Enric Monsonís Domingo (June 28, 1931 – October 7, 2011) was a Spanish liberal politician. Monsonís served as the head of the pre-autonomous government of the Consell Pre-autonòmic del País Valencià (Pre-autonomous Council of the Valencian Country) from 1979 to 1982. He left office in 1982 when Valencia became an autonomous community of Spain, known as the Valencian Community, and elected its first democratically chosen President of the Valencian Government, Joan Lerma as part of the country's transition to democracy.

Monsonis was born in Burriana, Valencia, Spain, the son of an orange merchant. He obtained a law degree from the University of Valencia. He moved to Frankfurt, West Germany, in 1954 for the orange export industry, where he handled 2% of Spain's exports to the country.

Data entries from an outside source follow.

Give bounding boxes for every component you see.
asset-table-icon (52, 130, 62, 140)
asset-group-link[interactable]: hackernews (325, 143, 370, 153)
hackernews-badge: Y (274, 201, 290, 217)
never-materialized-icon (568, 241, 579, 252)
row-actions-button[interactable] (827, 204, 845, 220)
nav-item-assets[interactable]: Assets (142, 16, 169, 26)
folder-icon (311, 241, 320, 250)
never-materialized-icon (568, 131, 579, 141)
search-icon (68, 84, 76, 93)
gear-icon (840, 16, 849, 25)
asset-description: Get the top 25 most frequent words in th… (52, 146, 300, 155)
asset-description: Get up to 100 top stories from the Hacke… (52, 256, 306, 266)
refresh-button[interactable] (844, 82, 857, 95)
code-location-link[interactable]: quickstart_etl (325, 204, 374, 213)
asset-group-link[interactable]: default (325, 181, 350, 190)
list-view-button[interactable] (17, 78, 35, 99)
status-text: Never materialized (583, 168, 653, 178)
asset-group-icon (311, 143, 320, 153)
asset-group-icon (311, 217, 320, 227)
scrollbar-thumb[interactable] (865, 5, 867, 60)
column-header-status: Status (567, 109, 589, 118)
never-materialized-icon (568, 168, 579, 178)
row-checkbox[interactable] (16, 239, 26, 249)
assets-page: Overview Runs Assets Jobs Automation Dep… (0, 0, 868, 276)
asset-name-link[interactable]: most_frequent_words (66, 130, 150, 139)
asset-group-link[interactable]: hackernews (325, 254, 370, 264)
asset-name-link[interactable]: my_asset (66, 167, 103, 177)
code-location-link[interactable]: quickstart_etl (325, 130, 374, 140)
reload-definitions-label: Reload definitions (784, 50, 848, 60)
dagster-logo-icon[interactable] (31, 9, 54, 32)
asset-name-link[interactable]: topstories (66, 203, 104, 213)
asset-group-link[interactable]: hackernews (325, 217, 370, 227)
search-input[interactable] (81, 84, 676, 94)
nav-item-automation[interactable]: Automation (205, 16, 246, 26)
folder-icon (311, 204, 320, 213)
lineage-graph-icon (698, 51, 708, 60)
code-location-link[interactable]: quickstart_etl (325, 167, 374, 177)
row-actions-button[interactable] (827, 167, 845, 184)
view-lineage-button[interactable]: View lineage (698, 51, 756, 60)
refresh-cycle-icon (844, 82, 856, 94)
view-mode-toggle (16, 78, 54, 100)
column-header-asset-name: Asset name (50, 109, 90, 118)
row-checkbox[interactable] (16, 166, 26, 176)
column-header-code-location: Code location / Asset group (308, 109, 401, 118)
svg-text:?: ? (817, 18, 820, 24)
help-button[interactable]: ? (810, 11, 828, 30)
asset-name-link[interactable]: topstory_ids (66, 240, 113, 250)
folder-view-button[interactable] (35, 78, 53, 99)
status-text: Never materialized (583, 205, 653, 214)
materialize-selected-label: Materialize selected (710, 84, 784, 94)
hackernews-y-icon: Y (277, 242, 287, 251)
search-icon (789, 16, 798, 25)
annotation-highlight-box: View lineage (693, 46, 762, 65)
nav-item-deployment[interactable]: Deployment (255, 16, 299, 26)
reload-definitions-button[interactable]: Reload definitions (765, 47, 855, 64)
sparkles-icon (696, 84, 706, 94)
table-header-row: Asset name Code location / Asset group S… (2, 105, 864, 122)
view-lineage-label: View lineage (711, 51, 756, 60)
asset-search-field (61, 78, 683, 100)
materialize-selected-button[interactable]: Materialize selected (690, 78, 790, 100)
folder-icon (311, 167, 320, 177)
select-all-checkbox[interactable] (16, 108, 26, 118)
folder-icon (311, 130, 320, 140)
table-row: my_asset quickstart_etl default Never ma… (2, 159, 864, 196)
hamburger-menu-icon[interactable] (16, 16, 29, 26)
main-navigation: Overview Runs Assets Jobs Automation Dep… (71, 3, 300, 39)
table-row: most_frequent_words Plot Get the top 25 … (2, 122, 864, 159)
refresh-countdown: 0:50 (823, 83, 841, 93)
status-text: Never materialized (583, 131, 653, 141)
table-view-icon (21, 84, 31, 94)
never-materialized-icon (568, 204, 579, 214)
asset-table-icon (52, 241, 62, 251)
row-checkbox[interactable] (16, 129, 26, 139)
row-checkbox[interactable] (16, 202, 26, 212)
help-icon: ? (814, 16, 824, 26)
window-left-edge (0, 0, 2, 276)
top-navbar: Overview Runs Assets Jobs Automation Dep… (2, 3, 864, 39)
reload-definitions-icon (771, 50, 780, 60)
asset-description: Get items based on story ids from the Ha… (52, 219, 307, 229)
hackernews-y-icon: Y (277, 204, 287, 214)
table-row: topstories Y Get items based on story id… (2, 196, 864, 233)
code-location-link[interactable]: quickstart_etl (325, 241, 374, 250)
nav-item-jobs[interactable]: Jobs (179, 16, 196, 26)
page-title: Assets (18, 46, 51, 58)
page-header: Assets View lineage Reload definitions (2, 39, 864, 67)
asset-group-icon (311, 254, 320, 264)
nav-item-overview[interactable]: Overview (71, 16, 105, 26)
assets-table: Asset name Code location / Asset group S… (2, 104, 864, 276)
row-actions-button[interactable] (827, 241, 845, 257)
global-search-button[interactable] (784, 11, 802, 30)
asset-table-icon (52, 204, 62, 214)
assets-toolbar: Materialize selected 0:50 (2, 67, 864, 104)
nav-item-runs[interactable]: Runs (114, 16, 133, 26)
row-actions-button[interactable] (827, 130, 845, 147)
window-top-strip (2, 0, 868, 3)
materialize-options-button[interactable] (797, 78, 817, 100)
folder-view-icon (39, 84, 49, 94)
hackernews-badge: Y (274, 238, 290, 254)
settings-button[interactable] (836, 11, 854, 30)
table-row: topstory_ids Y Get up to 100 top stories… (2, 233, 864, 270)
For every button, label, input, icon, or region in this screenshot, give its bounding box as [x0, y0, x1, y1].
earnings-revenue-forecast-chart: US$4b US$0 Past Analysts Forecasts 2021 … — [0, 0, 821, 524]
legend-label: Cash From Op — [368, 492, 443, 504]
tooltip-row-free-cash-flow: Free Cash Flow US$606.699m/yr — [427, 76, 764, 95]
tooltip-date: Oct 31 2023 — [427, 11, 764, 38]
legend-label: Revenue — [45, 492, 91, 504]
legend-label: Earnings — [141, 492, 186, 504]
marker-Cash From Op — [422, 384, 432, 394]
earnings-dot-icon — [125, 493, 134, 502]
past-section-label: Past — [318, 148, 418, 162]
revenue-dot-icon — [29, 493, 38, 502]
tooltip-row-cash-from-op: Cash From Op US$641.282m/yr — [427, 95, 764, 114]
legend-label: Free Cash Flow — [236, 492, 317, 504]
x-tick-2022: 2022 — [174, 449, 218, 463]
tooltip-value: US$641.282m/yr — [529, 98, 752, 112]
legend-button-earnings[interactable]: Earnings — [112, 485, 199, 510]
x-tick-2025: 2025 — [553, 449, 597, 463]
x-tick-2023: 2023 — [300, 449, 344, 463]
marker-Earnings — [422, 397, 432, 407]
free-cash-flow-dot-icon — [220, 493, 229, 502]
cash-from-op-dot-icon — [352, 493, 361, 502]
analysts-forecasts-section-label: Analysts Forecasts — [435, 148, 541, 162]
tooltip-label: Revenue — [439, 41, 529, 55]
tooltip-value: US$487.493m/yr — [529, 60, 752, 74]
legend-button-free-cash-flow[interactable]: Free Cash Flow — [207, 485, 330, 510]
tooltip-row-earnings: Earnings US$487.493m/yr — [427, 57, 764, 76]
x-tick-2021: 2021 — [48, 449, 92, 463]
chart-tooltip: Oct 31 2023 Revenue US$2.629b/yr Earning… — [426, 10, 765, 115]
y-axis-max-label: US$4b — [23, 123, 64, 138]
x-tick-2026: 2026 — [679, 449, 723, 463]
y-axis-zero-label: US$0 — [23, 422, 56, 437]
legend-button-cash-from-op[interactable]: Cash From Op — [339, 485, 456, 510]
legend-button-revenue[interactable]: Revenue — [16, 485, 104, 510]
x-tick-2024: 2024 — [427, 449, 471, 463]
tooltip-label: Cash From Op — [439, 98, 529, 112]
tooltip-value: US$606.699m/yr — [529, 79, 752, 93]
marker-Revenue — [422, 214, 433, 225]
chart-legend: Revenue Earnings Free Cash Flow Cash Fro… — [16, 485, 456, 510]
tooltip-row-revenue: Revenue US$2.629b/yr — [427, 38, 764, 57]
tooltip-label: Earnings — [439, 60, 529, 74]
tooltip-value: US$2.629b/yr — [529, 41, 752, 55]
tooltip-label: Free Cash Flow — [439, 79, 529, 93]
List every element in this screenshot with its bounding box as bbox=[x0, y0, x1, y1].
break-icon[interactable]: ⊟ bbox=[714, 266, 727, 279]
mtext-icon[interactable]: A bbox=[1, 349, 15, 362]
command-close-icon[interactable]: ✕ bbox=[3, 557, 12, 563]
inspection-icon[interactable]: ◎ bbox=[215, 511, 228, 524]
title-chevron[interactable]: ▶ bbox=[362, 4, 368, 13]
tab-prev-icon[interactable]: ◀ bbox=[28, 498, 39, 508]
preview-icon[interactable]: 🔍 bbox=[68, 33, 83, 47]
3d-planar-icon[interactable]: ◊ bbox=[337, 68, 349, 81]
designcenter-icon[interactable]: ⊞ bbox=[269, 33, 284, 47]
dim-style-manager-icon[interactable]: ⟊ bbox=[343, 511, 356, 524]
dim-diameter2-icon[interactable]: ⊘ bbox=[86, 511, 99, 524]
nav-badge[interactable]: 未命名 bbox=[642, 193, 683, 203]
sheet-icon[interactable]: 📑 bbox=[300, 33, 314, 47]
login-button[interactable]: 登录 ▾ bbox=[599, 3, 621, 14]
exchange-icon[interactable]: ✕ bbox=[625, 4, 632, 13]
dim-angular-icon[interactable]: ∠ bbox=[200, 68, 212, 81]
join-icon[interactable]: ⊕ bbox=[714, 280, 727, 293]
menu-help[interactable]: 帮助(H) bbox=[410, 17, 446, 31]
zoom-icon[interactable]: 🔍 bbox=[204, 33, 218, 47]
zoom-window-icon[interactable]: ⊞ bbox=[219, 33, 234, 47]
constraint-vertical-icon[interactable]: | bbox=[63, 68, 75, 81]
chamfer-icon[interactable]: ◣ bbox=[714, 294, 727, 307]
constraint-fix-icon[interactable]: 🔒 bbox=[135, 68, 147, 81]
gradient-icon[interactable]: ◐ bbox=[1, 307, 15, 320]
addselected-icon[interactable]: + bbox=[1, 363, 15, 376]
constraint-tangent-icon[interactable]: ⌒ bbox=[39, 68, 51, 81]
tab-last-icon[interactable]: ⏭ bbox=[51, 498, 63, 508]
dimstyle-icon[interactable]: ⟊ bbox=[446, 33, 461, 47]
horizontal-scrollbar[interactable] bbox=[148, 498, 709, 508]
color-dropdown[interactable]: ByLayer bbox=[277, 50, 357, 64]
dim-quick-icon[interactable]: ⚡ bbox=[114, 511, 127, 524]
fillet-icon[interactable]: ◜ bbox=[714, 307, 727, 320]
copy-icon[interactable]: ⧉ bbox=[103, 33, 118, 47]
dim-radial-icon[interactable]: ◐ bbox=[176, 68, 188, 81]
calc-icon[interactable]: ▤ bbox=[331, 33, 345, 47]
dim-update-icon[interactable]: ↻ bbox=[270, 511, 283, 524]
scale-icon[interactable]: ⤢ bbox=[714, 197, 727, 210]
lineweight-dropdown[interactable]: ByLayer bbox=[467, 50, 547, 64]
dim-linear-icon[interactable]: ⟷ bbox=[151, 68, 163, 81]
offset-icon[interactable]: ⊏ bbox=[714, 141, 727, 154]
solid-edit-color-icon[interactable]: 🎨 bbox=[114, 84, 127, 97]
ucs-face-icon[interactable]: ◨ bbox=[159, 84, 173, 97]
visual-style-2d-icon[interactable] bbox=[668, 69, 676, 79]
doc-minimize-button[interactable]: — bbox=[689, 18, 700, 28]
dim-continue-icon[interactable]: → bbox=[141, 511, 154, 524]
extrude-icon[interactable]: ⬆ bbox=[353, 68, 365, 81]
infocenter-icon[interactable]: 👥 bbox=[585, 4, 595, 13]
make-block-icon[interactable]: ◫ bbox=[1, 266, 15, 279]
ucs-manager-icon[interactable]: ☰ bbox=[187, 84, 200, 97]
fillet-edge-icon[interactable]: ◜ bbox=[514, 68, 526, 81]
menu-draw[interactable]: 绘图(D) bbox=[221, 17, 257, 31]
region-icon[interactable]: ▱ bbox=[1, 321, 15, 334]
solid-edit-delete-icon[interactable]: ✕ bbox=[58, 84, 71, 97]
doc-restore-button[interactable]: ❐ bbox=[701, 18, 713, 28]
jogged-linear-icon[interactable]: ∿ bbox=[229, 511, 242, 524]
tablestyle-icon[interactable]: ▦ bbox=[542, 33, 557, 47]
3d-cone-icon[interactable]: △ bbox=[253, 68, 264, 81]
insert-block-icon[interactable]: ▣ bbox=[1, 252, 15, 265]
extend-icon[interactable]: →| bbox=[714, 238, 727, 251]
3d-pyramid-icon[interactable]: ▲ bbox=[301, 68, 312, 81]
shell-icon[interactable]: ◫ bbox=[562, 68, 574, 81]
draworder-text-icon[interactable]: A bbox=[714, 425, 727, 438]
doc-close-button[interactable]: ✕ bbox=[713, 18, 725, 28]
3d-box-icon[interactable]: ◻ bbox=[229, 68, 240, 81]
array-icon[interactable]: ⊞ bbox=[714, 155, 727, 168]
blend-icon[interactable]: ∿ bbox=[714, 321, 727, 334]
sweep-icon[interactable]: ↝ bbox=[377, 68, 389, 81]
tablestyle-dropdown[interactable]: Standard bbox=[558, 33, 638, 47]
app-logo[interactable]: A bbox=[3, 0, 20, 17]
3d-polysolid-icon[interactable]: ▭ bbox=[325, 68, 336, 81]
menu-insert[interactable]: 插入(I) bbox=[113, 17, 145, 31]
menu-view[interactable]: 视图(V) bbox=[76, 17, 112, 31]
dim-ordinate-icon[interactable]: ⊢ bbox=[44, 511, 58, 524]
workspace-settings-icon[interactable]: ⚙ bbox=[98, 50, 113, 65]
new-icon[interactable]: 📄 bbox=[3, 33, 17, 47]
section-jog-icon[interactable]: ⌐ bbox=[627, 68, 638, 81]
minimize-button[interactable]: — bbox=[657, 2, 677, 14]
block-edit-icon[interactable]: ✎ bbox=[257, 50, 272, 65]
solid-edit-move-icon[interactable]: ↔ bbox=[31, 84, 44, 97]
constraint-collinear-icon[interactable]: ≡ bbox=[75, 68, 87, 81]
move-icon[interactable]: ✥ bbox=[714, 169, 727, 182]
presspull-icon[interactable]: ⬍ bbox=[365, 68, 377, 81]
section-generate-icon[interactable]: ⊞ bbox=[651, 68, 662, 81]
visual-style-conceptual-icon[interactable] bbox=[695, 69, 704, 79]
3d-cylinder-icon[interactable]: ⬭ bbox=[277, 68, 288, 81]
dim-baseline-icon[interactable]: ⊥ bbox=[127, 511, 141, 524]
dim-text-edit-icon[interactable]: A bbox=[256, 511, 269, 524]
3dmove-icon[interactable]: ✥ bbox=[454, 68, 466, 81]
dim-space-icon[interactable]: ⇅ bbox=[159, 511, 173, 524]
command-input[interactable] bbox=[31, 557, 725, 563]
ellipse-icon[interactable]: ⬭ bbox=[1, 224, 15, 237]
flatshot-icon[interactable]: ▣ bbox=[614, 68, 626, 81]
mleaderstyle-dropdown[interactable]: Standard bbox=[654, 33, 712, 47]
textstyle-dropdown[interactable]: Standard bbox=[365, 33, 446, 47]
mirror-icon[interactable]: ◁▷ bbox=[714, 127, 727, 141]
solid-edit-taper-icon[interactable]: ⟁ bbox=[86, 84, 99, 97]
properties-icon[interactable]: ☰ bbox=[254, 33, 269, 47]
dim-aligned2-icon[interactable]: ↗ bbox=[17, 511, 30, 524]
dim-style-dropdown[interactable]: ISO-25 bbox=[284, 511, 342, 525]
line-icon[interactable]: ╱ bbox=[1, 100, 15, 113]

Monsonis joined the Union of the Democratic Centre (UCD). He chaired the pre-autonomous government of Valencia from 1979 to 1982 until elections were held in 1982 as part of the transition to democracy. Monsonís was succeeded by Joan Lerma of the PSOE, who was elected President of the Valencian Government in the 1982 election.

Monsonís attempted a political comeback in 2004 as a member of the Valencian Union. However, he was unsuccessful and largely retired from public life thereafter.

Monsonis died in his hometown of Burriana, Plana Baixa, Valencian Community, on October 7, 2011, at the age of 80.